The application has nonetheless been lampooned by the province. Premier Doug Ford has promised to fight it “tooth and nail” and on Thursday the province’s associate minister of mental health and addictions called it a “made-in-Toronto disaster.”
A spokesperson for Ontario’s health minister noted, however, that cities are free to ask for a federal exemption without provincial approval.
But Prime Minister Justin Trudeau’s office last week said the province of Ontario would be “required to support any request from Toronto, and they have not done so.”
British Columbia’s recent move to recriminalize possession in public spaces marked a major change of course. Premier David Eby said the move followed police concerns that officers had limited ways to deal with public drug use, though critics argue those concerns are unfounded.
“There’s no data to link decriminalization to increased public safety issues or even increased public drug consumption,” said Larkin, who is based in Vancouver.
The political debate has also inflamed fears over the topic of decriminalization, said Kolla.
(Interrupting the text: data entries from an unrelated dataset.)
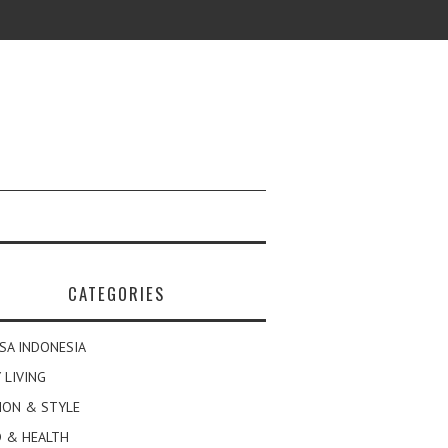
CATEGORIES
SA INDONESIA
 LIVING
ION & STYLE
 & HEALTH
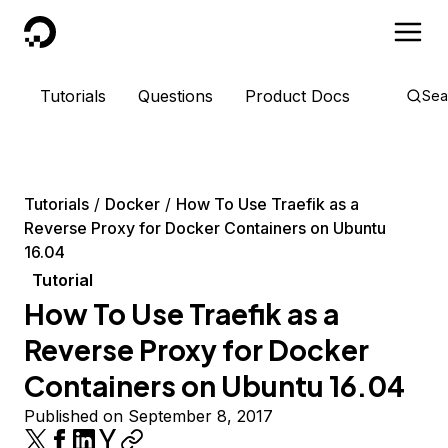
DigitalOcean
Tutorials
Questions
Product Docs
Sea
Tutorials
Docker
How To Use Traefik as a
Reverse Proxy for Docker Containers on Ubuntu
16.04
Tutorial
How To Use Traefik as a
Reverse Proxy for Docker
Containers on Ubuntu 16.04
Published on September 8, 2017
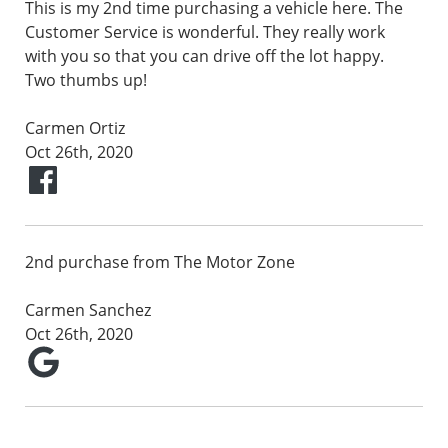
This is my 2nd time purchasing a vehicle here. The
Customer Service is wonderful. They really work
with you so that you can drive off the lot happy.
Two thumbs up!
Carmen Ortiz
Oct 26th, 2020
2nd purchase from The Motor Zone
Carmen Sanchez
Oct 26th, 2020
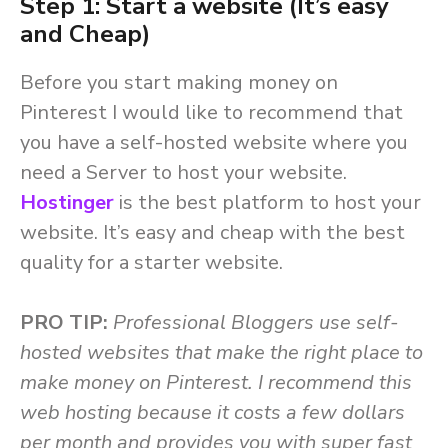
Step 1: Start a website (It’s easy
and Cheap)
Before you start making money on
Pinterest I would like to recommend that
you have a self-hosted website where you
need a Server to host your website.
Hostinger
is the best platform to host your
website. It’s easy and cheap with the best
quality for a starter website.
PRO TIP:
Professional Bloggers use self-
hosted websites that make the right place to
make money on Pinterest. I recommend this
web hosting because it costs a few dollars
per month and provides you with super fast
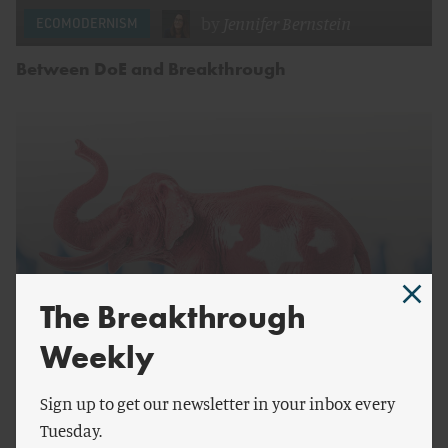
by
Jennifer Bernstein
ECOMODERNISM
Between DoE and Breakthrough
The Breakthrough
Weekly
by
Jennifer Bernstein
ECOMODERNISM
Sign up to get our newsletter in your inbox every
Are You Still Thinking of An Elephant?
Tuesday.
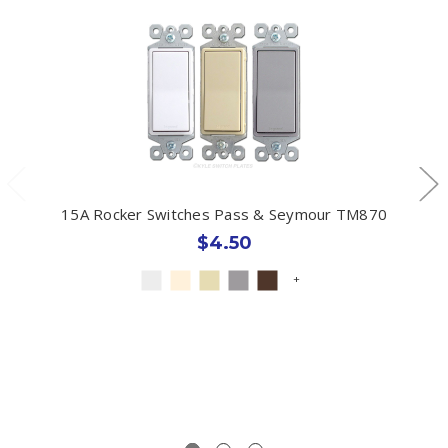
15A Rocker Switches Pass & Seymour TM870
$4.50
+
“Even with legalized, regulated drugs like alcohol, we do have measures in place that to try to balance, you know, sometimes people are drunk and disorderly in public spaces and how do we deal with that,” she said.
“On the flip side here, one of the worries is that we have such a long history of criminalizing people who use currently illegal drugs even if they were not causing any problems or any public disorder, that this is going to be another tool to just criminalize poverty and criminalize visible homelessness.”
– with files from Stephanie Taylor and Mickey Djuric in Ottawa.